TASK GOAL: Every line with the string "במשפט" in it belongs in your answer, so copy them all from the data.

MATERIAL FOR THIS TASK:
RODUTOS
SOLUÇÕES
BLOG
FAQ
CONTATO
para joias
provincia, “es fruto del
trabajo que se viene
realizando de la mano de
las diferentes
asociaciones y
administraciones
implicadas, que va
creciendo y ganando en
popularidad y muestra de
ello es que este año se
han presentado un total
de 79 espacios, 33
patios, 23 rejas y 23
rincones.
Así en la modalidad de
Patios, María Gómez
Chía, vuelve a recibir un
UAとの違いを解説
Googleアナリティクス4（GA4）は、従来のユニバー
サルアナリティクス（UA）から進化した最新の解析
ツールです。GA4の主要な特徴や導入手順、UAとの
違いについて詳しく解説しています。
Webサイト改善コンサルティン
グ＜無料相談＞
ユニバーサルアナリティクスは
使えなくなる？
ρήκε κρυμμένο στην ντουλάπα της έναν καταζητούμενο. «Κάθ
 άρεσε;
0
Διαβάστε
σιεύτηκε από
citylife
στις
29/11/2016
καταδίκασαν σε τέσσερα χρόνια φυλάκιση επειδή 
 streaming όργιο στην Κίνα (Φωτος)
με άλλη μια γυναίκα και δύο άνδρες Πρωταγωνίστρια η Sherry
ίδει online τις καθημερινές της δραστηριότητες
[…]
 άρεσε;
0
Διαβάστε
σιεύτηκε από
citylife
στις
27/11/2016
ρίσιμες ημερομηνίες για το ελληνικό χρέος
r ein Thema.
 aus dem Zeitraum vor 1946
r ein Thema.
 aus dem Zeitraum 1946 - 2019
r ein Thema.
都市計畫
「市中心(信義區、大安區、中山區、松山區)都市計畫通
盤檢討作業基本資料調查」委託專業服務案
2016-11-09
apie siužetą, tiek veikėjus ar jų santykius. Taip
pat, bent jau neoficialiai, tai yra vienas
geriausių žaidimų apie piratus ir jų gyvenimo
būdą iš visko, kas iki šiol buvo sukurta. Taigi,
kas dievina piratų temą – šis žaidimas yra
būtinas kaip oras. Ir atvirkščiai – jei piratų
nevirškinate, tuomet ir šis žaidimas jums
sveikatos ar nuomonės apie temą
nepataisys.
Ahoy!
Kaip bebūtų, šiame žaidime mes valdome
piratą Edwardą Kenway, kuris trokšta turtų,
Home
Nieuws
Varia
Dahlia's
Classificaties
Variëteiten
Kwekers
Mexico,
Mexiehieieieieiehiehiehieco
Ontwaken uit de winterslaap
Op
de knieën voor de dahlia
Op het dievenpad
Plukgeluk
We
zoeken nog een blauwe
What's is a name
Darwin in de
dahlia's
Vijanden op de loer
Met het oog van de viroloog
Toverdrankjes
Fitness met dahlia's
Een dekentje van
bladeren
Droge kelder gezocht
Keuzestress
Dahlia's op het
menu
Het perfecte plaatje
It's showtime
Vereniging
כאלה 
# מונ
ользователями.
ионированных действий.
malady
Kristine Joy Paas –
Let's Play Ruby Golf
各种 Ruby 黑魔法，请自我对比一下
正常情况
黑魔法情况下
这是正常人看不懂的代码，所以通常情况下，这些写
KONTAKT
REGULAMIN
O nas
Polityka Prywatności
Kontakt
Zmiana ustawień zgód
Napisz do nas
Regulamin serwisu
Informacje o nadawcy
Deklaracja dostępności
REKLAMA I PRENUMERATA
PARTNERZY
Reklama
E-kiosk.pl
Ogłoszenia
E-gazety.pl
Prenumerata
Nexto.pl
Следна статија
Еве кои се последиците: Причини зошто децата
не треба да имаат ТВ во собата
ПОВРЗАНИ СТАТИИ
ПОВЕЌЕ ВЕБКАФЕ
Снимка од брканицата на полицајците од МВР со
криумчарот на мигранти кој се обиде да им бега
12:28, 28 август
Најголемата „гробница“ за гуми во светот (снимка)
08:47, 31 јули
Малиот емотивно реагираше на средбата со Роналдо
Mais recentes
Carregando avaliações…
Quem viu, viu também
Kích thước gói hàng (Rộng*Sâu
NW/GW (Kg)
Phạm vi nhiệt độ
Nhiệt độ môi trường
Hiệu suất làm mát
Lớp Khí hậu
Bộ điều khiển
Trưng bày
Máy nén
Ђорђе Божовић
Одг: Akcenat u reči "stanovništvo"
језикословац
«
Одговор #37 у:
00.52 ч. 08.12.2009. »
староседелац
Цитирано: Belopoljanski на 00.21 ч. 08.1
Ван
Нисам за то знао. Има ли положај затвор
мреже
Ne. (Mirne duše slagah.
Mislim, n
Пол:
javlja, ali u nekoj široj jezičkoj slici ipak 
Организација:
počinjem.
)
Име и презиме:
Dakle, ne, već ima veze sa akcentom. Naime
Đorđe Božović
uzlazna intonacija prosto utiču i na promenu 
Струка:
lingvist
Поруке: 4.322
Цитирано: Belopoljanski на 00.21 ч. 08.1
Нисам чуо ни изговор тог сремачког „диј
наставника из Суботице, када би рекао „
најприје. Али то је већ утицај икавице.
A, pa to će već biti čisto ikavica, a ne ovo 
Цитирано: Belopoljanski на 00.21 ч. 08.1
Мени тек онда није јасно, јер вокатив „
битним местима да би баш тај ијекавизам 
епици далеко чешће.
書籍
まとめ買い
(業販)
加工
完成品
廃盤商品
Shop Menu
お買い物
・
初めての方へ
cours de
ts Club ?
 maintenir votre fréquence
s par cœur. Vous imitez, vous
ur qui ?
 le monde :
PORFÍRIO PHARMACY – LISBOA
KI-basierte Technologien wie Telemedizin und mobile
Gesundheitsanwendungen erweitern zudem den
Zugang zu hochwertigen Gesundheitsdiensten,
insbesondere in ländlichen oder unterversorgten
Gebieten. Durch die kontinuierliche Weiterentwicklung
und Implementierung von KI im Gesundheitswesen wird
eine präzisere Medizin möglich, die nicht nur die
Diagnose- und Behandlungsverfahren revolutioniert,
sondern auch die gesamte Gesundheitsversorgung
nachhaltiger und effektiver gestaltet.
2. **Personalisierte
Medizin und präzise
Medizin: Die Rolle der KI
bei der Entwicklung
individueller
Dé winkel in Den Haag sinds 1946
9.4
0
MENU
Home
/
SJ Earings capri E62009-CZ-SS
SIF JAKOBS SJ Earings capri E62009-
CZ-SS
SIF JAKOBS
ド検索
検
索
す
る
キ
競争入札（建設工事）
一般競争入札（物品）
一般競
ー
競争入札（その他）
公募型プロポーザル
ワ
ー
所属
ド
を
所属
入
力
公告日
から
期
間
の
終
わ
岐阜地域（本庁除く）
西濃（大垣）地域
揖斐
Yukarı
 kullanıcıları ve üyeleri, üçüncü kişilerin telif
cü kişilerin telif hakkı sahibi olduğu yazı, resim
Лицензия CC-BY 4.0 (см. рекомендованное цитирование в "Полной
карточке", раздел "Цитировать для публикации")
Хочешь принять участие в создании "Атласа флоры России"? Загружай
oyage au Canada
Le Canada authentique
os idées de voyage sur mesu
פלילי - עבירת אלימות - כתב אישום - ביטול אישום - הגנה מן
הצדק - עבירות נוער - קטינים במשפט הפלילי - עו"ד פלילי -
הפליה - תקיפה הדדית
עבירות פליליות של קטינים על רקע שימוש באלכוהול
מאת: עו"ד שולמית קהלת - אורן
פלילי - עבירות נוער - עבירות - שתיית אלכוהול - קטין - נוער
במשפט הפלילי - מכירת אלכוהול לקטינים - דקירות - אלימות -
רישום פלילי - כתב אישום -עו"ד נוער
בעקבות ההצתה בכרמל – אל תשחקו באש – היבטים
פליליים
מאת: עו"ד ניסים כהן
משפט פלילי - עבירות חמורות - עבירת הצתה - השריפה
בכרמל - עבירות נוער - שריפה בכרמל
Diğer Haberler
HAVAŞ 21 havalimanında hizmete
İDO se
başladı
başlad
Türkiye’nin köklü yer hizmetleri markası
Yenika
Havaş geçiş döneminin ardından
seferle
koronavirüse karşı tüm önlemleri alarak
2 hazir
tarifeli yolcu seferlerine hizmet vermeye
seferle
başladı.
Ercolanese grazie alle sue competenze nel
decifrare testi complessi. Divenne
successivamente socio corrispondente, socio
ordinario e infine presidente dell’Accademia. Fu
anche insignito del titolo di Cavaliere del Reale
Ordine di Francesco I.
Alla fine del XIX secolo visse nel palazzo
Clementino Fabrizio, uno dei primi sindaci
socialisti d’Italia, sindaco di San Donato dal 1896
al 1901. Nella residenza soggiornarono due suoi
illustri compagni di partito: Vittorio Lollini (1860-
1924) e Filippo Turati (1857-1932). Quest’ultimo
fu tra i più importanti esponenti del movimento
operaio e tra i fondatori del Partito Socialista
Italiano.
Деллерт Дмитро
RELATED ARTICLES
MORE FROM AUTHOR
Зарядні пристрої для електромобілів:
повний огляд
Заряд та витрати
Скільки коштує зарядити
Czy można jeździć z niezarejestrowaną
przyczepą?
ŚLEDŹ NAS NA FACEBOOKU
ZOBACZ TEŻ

OUTPUT OF THE TASK:
הצדק - עבירות נוער - קטינים במשפט הפלילי - עו"ד פלילי -
במשפט הפלילי - מכירת אלכוהול לקטינים - דקירות - אלימות -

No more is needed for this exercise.